We strongly believe in full transparency
Transparency has to be considered key when talking about results, but with all sorts of data as well. This aspect is crucial and, make no mistake, must go in both directions, from advertisers to DSPs and vice versa.
It's imperative to emphasize that Mapendo never requests any form of personal data. All data shared is exclusively pertinent to app optimization.
At Mapendo we have a well-established practice of continuous data exchange, focusing on engagement metrics, conversion rates, and revenue generated, so that we can tune our strategies and make decisions based solely on data-driven factors. One of the elements we always take into account is ROI (Return on Investment), which we consider to be one of the most indicative in terms of app marketing optimization.
Furthermore, we strongly encourage our partners to integrate our systems with their internal Business Intelligence (BI) so as to have a better understanding of the app’s performance in real time. Having access to metrics such as LTV, ARPU and predicted ROI helps us with the optimization process when targeting high-quality users.
Creative support is a strength of ours
When it comes to making user acquisition and app marketing optimization successful, creatives play a fundamental role, equal in importance to everything we have talked about so far.
Mapendo provides creative support and expertise through the employment of various ad formats and A/B testing, which enables us to assess the efficiency of every single creative employed, from video and playable ads to banners.
Something that makes us proud is the success of our own dynamic ad units, which consist in the combination of video and playable ads with the addition of an end card that can be static or dynamic.
This kind of approach has proved to be very effective and has always made ROI optimization possible and ROI goals easily traceable and achievable, which has always been our intent.
SKAdNetwork is well within our compass
SKAdNetwork was released by Apple in 2018, along with the launch of iOS 14.5, and, according to the company itself, represents the only method that guarantees deterministic attribution of conversions in app install campaigns.

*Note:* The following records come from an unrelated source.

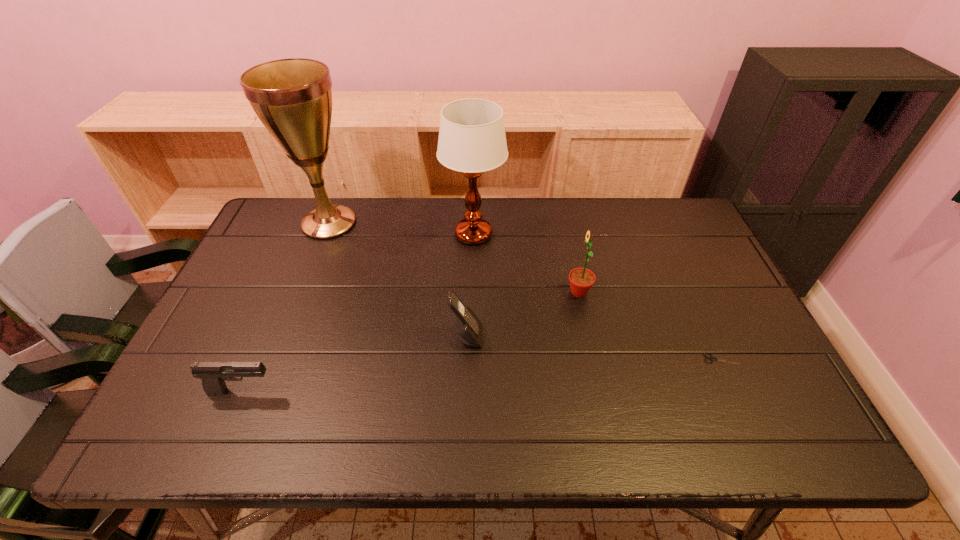 Find the location of a particular element. The width and height of the screenshot is (960, 540). free space between the nearest object and the fifth farthest object is located at coordinates (482, 375).

The height and width of the screenshot is (540, 960). I want to click on free spot between the fifth tallest object and the shears, so click(482, 375).

The image size is (960, 540). Identify the location of free spot between the trophy cup and the rightmost object. (525, 291).

Locate an element on the screen. vacant point located between the sunflower and the fifth tallest object is located at coordinates (411, 341).

The image size is (960, 540). I want to click on unoccupied position between the third tallest object and the table lamp, so click(x=526, y=264).

In order to click on vacant point located between the shortest object and the fourth farthest object in this screenshot , I will do `click(593, 348)`.

This screenshot has height=540, width=960. What are the coordinates of `vacant region between the pistol and the third nearest object` in the screenshot? It's located at (354, 363).

Find the location of a particular element. vacant area between the fifth tallest object and the table lamp is located at coordinates (358, 313).

Image resolution: width=960 pixels, height=540 pixels. I want to click on free area in between the tallest object and the table lamp, so click(x=401, y=228).

Identify the location of object that is the fifth closest to the table lamp. This screenshot has width=960, height=540. (711, 358). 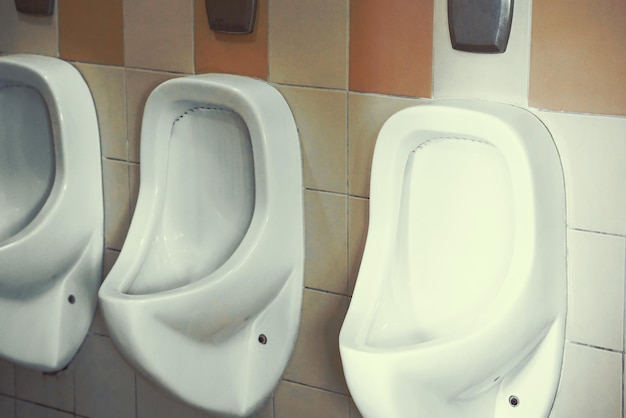 Find the location of a particular element. This screenshot has height=418, width=626. dark tiles is located at coordinates (581, 46), (411, 24), (235, 51), (74, 43).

Having SKAdNetwork always been a certainty in terms of quality traffic without any chance of fraud, it has been one of our priorities from the beginning. This is why Mapendo is well-integrated with the SKAdNetwork technology to receive conversions from both install and post-install events and has launched many UA campaigns in the US in this way.
We also take advantage of the recent implementation of SKOverlay, another tool developed and provided directly by Apple itself, with which we have been able to increase our conversion rates.
We target successfully, even without IDFAs
With the release of iOS 14, Apple has made a significant impact on the world of user acquisition by introducing the App Transparency Tracking (ATT), which places stringent privacy safeguards to protect users. In plain English, if before iOS 14, advertising could work with unique identifiers referring to individual mobile devices (IDFA), that has not been the case anymore since then.
This means that, along with what is called behavioral targeting, the world of app mobile marketing has seen the comeback of contextual targeting, and we at Mapendo have been more than able to adapt to this new market.
Our bidding and app marketing optimization technology can segment users into what we technically refer to as 'pockets,' representing groups of users with similar characteristics. This segmentation allows us to precisely target users who are most likely to generate revenue.
Such characteristics are not behavioural data based on individual interests but, instead, are the app itself, the current session and the type of mobile device on which the app is installed. Through a thorough analysis of these factors, Mapendo's algorithm excels in identifying high-performing areas and optimizing cost-effective strategies.